Lecturing abroad is straightforward if you have invented a new technique like transspecies fertilisation or minimal access caesarean section. If, however, the purpose of the meeting is local postgraduate education the guest faculty becomes uneasy and asks itself thoughtful questions.
Just how international is medicine? Global journals and research networks would have us believe it is universal and that the results of trials conducted in South America or Africa are applicable in London or Yorkshire. I am unconvinced, but I find it hard to explain why.
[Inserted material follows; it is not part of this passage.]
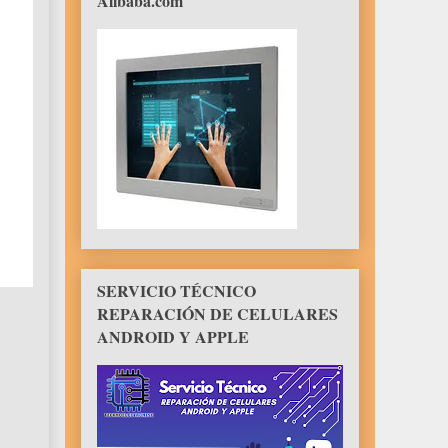
Alibaba.com
SERVICIO TÉCNICO
REPARACIÓN DE CELULARES
ANDROID Y APPLE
It is not just my concerns about informed consent given by people who cannot read but more a feeling that there may be confounding factors which I cannot discern from a distance.
Colleagues overseas could apply the latter reservation to research here, so is British experience useful to doctors abroad? Are results in our hospital system of trainee based medicine relevant to places where senior obstetricians sleep near the delivery suite? American speakers on the faculty seemed to think so. They cited United Kingdom studies with gratifying frequency, though with a bit more emphasis on our mavericks than on our mainstream opinions. The “gee whizz” attitude is hard to avoid, whichever direction you look across the Atlantic.
I thought that my postgraduate education was benefiting more than my hosts' was. I had not known that obstetricians on the east coast of the United States use forceps while those on the west coast dare not for fear of litigation. Nor had I realised how much pressure they all feel to reduce caesarean section rates, sometimes against their clinical judgment. Or that many American women use their gynaecologist as their primary care doctor.
Some of the differences between Leeds and Los Angeles were more spectacular. Our menopause clinic does not as yet offer complementary therapy by a robed and turbaned doctor with a waist length beard. Experience in Beverly Hills suggests that this would be hugely successful and that the practitioner could be caucasian. Whether or not therapeutic efficacy would be altered by a Scottish accent remains to be tested.